=== Section Start ===
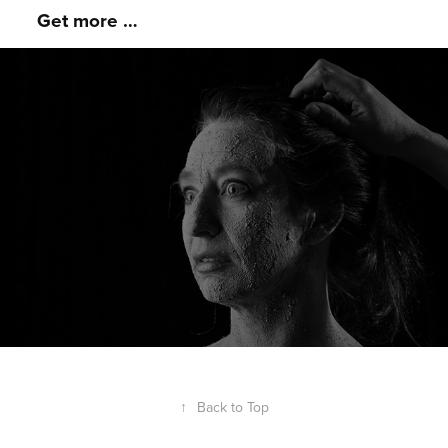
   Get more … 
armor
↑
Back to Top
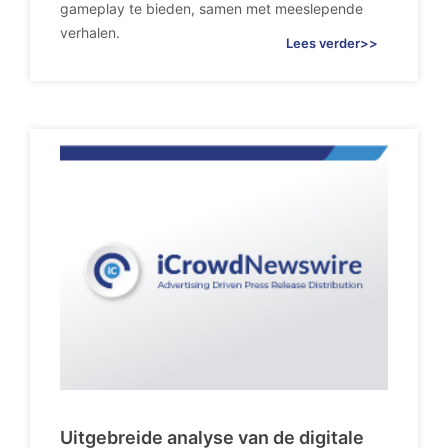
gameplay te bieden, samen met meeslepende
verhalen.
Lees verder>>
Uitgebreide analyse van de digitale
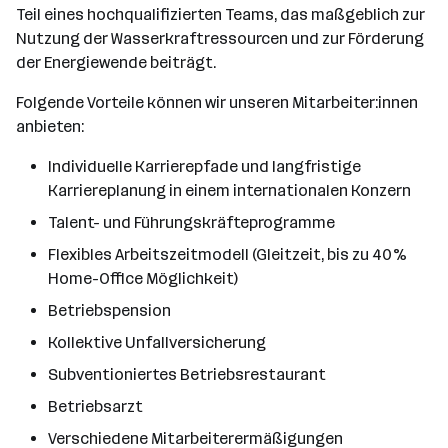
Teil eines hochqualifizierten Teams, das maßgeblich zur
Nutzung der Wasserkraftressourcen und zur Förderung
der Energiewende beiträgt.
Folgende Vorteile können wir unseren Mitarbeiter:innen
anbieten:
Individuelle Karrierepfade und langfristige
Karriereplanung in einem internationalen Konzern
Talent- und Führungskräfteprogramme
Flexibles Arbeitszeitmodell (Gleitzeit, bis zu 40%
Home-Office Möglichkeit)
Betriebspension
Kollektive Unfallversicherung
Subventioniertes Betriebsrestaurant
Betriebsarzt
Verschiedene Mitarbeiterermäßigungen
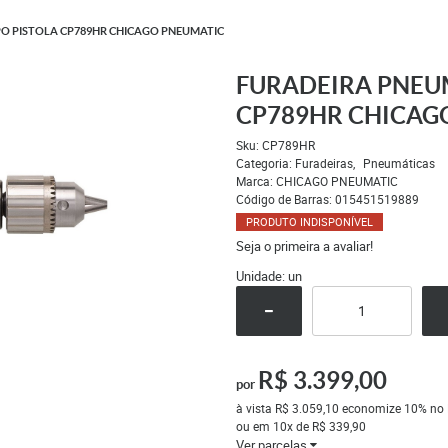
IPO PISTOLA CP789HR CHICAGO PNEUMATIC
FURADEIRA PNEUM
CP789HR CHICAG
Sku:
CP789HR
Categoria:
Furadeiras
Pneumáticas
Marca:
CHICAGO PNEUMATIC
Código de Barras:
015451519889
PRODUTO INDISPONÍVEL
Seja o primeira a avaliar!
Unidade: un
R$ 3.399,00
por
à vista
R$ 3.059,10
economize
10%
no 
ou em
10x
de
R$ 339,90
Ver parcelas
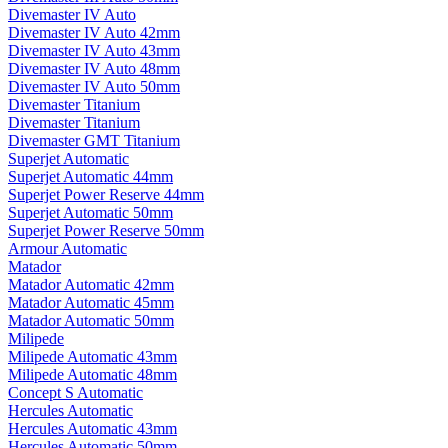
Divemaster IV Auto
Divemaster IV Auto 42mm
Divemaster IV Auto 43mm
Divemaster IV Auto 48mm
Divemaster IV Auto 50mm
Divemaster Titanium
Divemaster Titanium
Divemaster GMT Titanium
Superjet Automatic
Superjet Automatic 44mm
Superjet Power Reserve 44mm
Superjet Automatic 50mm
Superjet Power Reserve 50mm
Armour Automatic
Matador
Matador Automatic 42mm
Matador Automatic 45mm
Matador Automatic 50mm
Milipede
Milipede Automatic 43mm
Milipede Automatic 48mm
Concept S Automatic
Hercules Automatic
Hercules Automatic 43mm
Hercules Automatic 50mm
=== Section End ===
=== Section Start ===
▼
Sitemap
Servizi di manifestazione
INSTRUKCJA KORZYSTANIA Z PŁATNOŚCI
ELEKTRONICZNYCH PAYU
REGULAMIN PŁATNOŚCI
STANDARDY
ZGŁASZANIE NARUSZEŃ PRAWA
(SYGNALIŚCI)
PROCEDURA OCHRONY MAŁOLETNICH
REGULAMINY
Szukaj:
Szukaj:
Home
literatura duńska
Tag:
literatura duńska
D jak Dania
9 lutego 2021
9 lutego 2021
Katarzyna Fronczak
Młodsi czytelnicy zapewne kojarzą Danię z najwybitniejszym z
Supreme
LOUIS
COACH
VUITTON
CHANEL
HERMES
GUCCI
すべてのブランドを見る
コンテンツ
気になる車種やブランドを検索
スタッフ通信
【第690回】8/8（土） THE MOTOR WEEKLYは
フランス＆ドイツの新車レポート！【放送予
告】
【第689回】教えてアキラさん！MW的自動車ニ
=== Section End ===
=== Section Start ===
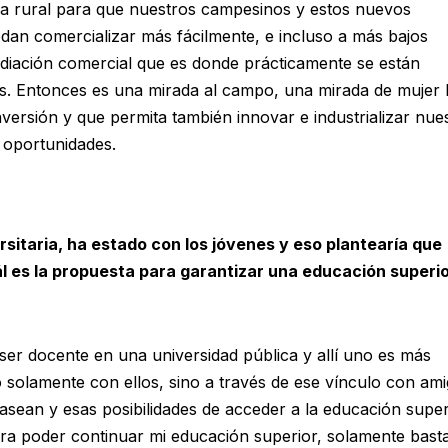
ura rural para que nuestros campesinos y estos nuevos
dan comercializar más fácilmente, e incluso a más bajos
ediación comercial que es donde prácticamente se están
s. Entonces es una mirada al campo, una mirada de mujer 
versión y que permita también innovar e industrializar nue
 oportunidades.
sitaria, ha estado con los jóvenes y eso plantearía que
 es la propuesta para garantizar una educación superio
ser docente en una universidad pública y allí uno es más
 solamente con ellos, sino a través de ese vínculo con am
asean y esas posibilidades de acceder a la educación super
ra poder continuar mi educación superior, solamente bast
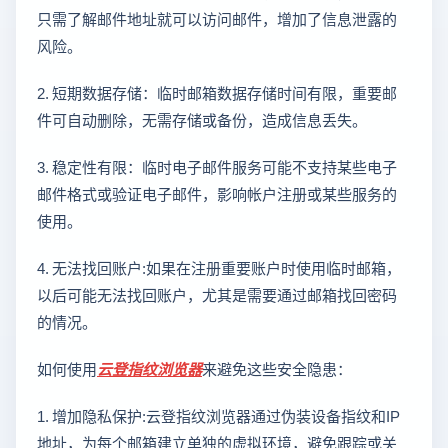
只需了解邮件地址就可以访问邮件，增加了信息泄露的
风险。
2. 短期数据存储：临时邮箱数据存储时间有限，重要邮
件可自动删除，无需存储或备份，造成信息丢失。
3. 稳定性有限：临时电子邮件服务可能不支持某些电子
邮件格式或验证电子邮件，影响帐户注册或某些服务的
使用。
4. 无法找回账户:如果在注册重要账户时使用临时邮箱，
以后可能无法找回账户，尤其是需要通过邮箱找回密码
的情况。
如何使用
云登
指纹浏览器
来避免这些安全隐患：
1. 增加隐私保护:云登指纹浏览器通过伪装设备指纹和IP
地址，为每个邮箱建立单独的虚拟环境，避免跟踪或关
=== Section End ===
*INSTRUCTIONS FOR THE TASK*. Between and including the line with "IPO PISTOLA CP789HR CHICAGO PNEUMATIC" and the line with "Divemaster IV Auto 50mm", repeat every line exactly as it appears above, with pictures left out.

*SOLUTION TO THE EXERCISE*.
IPO PISTOLA CP789HR CHICAGO PNEUMATIC
FURADEIRA PNEUM
CP789HR CHICAG
Sku:
CP789HR
Categoria:
Furadeiras
Pneumáticas
Marca:
CHICAGO PNEUMATIC
Código de Barras:
015451519889
PRODUTO INDISPONÍVEL
Seja o primeira a avaliar!
Unidade: un
R$ 3.399,00
por
à vista
R$ 3.059,10
economize
10%
no 
ou em
10x
de
R$ 339,90
Ver parcelas
Divemaster IV Auto
Divemaster IV Auto 42mm
Divemaster IV Auto 43mm
Divemaster IV Auto 48mm
Divemaster IV Auto 50mm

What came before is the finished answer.